Mike Tomlin Uses Lessons Learned From Antonio Brown To Deal With George Pickens’ Embarrassing Effort

George Pickens Effort Attitude

George Pickens is sick and tired of being sick and tired. Yes, that is a reference to The White Tie Affair.

Pickens, the second-year pass-catcher out of Georgia, is frustrated with the consistent struggles of the Steelers offense. Pittsburgh somehow has sevens wins this season despite its ineptitude, but it ranks alongside Las Vegas, Carolina and both New York Teams in terms of yards per game. The same goes for points per game.

It has been ugly. Very, very ugly.

Pickens is fed up, which was abundantly clear during a 17-point loss to Indianapolis on Saturday.

George Pickens
NFL Network

Pickens showed absolutely zero effort as a run blocker during the first quarter. Wide receivers rarely block on the outside in today’s NFL. That does not excuse the second round pick’s embarrassing attempt, or lack thereof. Had he done anything — literally anything — to try and get in front of the Colts defender, Jaylen Warren would have scored.

Later, while trying to mount a comeback, Mitch Trubisky overthrew George Pickens over the middle. The pass was picked off.

Pickens turned back around and barely chased after the play.

Even though Pickens has every right to feel frustrated, his effort is an issue. Head coach Mike Tomlin sees it too and tried to address his extremely talented wide receiver during the week.

He and I had a great meeting this week […]

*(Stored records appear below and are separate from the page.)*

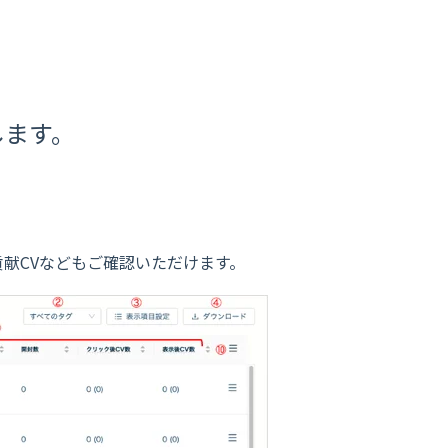
します。
献CVなどもご確認いただけます。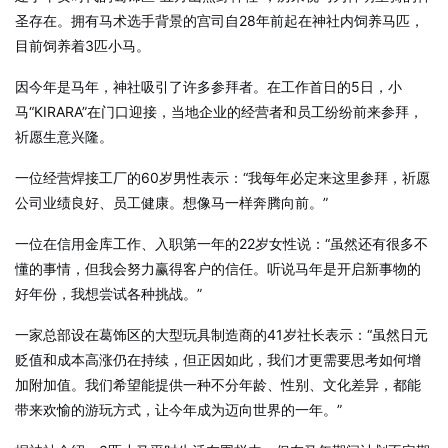
圣存在。拥有马术选手背景的宫司自28年前起在神社内饲养马匹，
目前饲养着3匹小马。
因今年是马年，神社吸引了许多参拜者。在工作首日的5日，小
马“KIRARA”在门口迎接，当地企业的经营者和员工纷纷前来参拜，
祈愿生意兴隆。
一位经营焊接工厂的60岁男性表示：“我每年必定来这里参拜，祈愿
公司业绩良好、员工健康。想像马一样奔腾向前。”
一位在信用金库工作、入职第一年的22岁女性说：“虽然还有很多不
懂的事情，但我会努力赢得客户的信任。听说马年是开启新事物的
好年份，我想尝试各种挑战。”
一家总部设在葛饰区的大型玩具制造商的41岁社长表示：“虽然日元
贬值和成本高涨仍在持续，但正因如此，我们才更需要思考如何增
加附加值。我们希望能提供一种不分年龄、性别、文化差异，都能
带来欢愉的游玩方式，让今年成为迈向世界的一年。”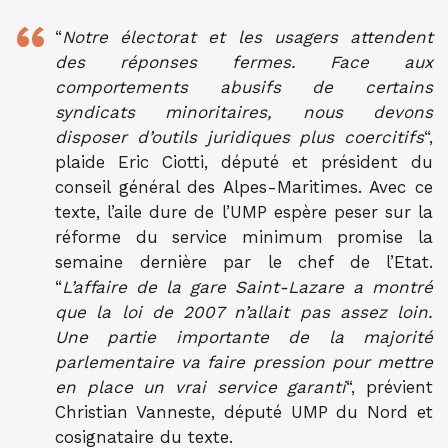
“
Notre électorat et les usagers attendent
des réponses fermes. Face aux
comportements abusifs de certains
syndicats minoritaires, nous devons
disposer d’outils juridiques plus coercitifs
“,
plaide Eric Ciotti, député et président du
conseil général des Alpes-Maritimes. Avec ce
texte, l’aile dure de l’UMP espère peser sur la
réforme du service minimum promise la
semaine dernière par le chef de l’Etat.
“
L’affaire de la gare Saint-Lazare a montré
que la loi de 2007 n’allait pas assez loin.
Une partie importante de la majorité
parlementaire va faire pression pour mettre
en place un vrai service garanti
“, prévient
Christian Vanneste, député UMP du Nord et
cosignataire du texte.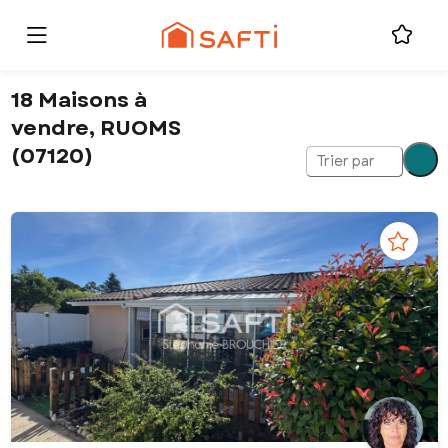
18 Maisons à
vendre, RUOMS
(07120)
Trier par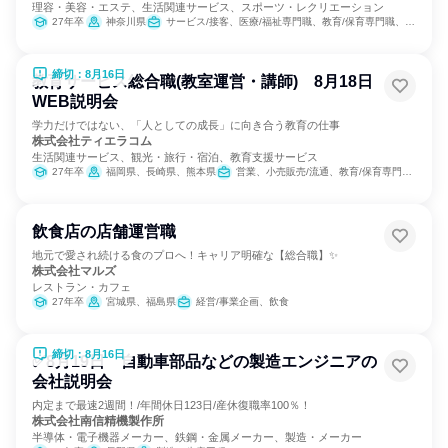
理容・美容・エステ、生活関連サービス、スポーツ・レクリエーション
27年卒
神奈川県
サービス/接客、医療/福祉専門職、教育/保育専門職、小売販売/流通
締切：8月16日
教育サービス総合職(教室運営・講師) 8月18日
WEB説明会
学力だけではない、「人としての成長」に向き合う教育の仕事
株式会社ティエラコム
生活関連サービス、観光・旅行・宿泊、教育支援サービス
27年卒
福岡県、長崎県、熊本県
営業、小売販売/流通、教育/保育専門職、バックオフィス・事務・受付
飲食店の店舗運営職
地元で愛され続ける食のプロへ！キャリア明確な【総合職】✨
株式会社マルズ
レストラン・カフェ
27年卒
宮城県、福島県
経営/事業企画、飲食
締切：8月16日
✅8月19日 自動車部品などの製造エンジニアの
会社説明会
内定まで最速2週間！/年間休日123日/産休復職率100％！
株式会社南信精機製作所
半導体・電子機器メーカー、鉄鋼・金属メーカー、製造・メーカー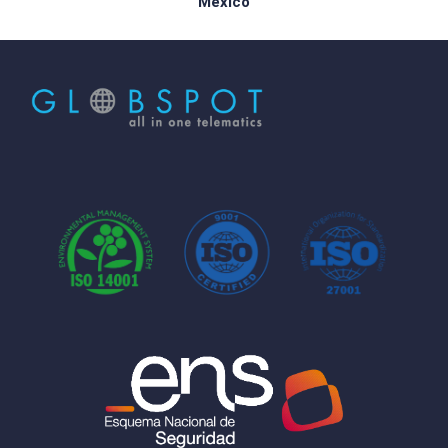
México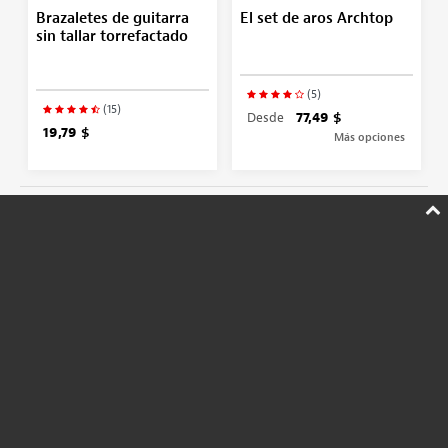
Brazaletes de guitarra
El set de aros Archtop
sin tallar torrefactado
(5)
(15)
Desde
77,49 $
19,79 $
Más opciones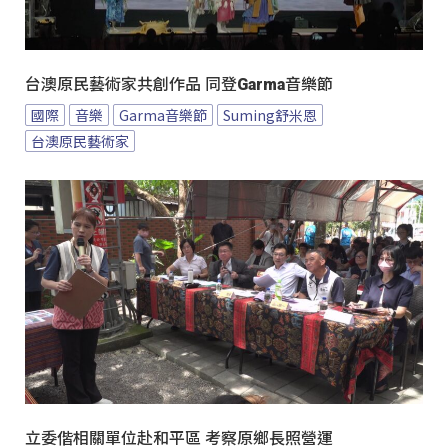
台澳原民藝術家共創作品 同登Garma音樂節
國際
音樂
Garma音樂節
Suming舒米恩
台澳原民藝術家
立委偕相關單位赴和平區 考察原鄉長照營運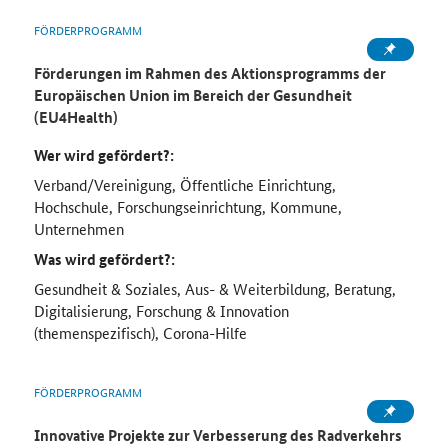
FÖRDERPROGRAMM
Förderungen im Rahmen des Aktionsprogramms der
Europäischen Union im Bereich der Gesundheit
(EU4Health)
Wer wird gefördert?:
Verband/Vereinigung, Öffentliche Einrichtung,
Hochschule, Forschungseinrichtung, Kommune,
Unternehmen
Was wird gefördert?:
Gesundheit & Soziales, Aus- & Weiterbildung, Beratung,
Digitalisierung, Forschung & Innovation
(themenspezifisch), Corona-Hilfe
FÖRDERPROGRAMM
Innovative Projekte zur Verbesserung des Radverkehrs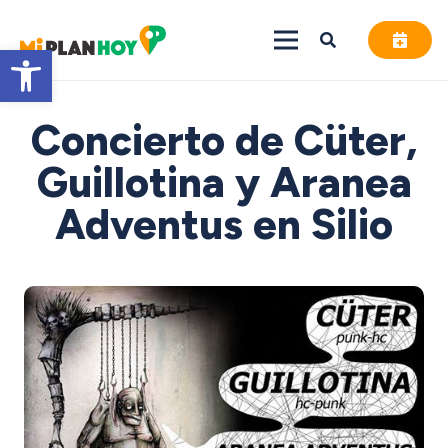
Abrir barra de herramientas
Concierto de Cüter,
Guillotina y Aranea
Adventus en Silio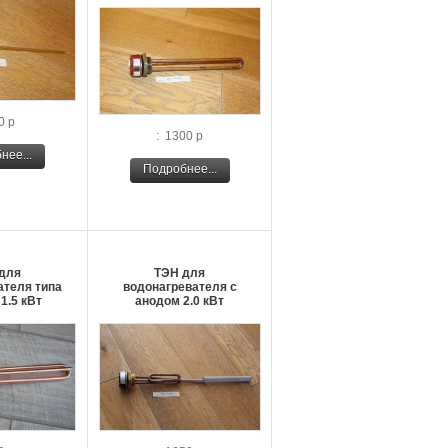
0 р
: 1300 р
нее...
Подробнее...
для
ТЭН для
ателя типа
водонагревателя с
1.5 кВт
анодом 2.0 кВт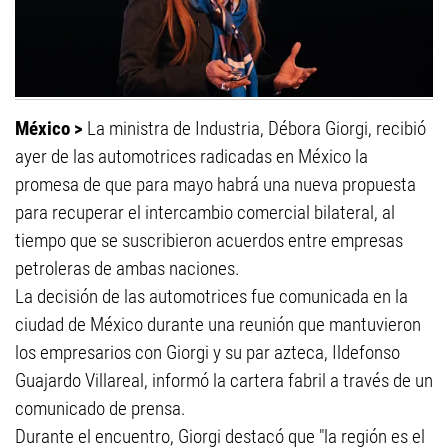
México >
La ministra de Industria, Débora Giorgi, recibió
ayer de las automotrices radicadas en México la
promesa de que para mayo habrá una nueva propuesta
para recuperar el intercambio comercial bilateral, al
tiempo que se suscribieron acuerdos entre empresas
petroleras de ambas naciones.
La decisión de las automotrices fue comunicada en la
ciudad de México durante una reunión que mantuvieron
los empresarios con Giorgi y su par azteca, Ildefonso
Guajardo Villareal, informó la cartera fabril a través de un
comunicado de prensa.
Durante el encuentro, Giorgi destacó que "la región es el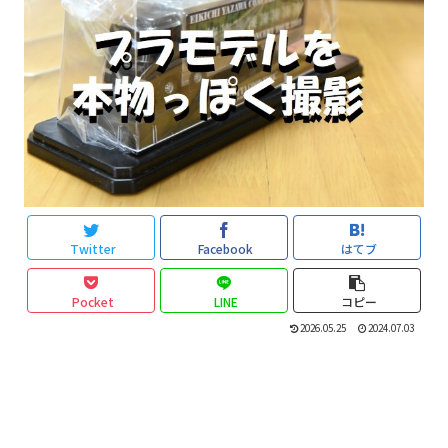
Twitter
Facebook
はてブ
Pocket
LINE
コピー
2026.05.25
2024.07.03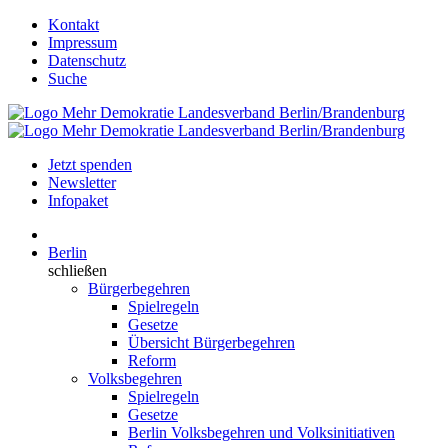
Kontakt
Impressum
Datenschutz
Suche
Jetzt spenden
Newsletter
Infopaket
Berlin
schließen
Bürgerbegehren
Spielregeln
Gesetze
Übersicht Bürgerbegehren
Reform
Volksbegehren
Spielregeln
Gesetze
Berlin Volksbegehren und Volksinitiativen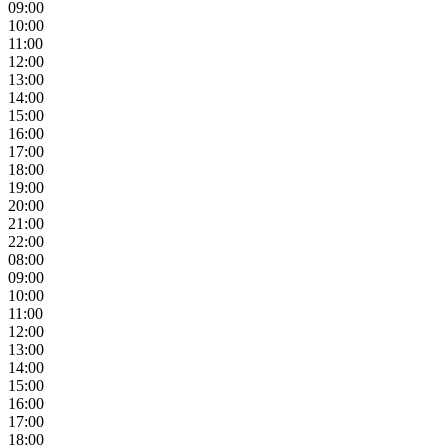
09:00
10:00
11:00
12:00
13:00
14:00
15:00
16:00
17:00
18:00
19:00
20:00
21:00
22:00
08:00
09:00
10:00
11:00
12:00
13:00
14:00
15:00
16:00
17:00
18:00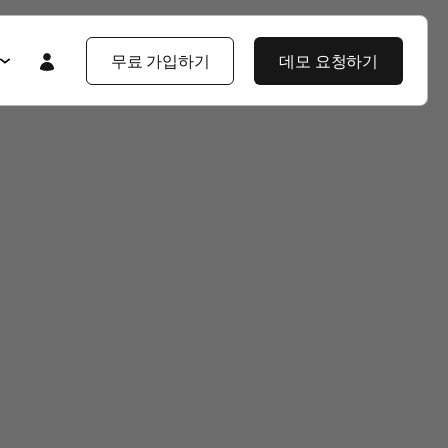
무료 가입하기
데모 요청하기
Featured
Featured
앱스플라이어 101
라이어 소개
제품 투어
제품 둘러보기
제품 둘러보기
블로그
앱스플라이어 강점
기업 솔루션
제픔 소식
헌
고객 배움 포털
보
개발자 허브
고객 이야기
엔터프라이즈급 보안
지식 센터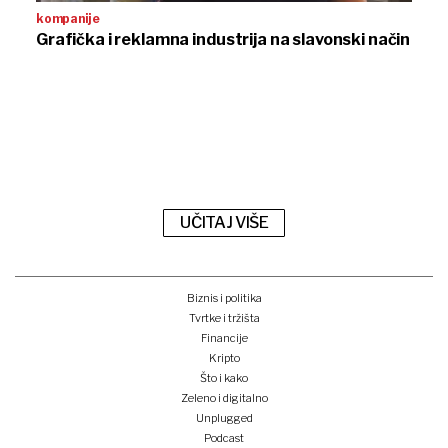
kompanije
Grafička i reklamna industrija na slavonski način
UČITAJ VIŠE
Biznis i politika
Tvrtke i tržišta
Financije
Kripto
Što i kako
Zeleno i digitalno
Unplugged
Podcast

He needs to understand it is an agenda. It is a game plan. It is something that’s constructed to break him and the unit down. And that’s why it’s so important that he manages the frustration component of it.

— Mike Tomlin

He dealt with Antonio Brown in the past, so this is nothing new.

(Antonio Brown) saw a lot of it. I used to say to AB, “Man, the second quarter is a big quarter.” Because in the first quarter of the game, people are not going to allow him, a known entity, to be significant.

It’s a tactic that’s employed often when you’re talking about significant players, or guys with unique talent in one-on-one circumstances. You can do that for a block of time, but it is very difficult to keep it up over the course of 60 minutes.

And that’s the educational component that you talk to a player about. You let frustration win, then you’re not there for the final 15 minutes that might be the significant ones where you catch 3 for 90 yards and a touchdown.

— Mike Tomlin

Tomlin made those comments prior to the game against Indianapolis. Perhaps he will call Pickens back into his office this week, because the message from their first conversation clearly didn’t stick.

The lack of effort on Saturday was unacceptable.

Even if Pickens is underutilized, even if Pittsburgh’s offense is completely incompetent, to simply stand there while your running back charges toward the end zone with just one man to beat is not okay.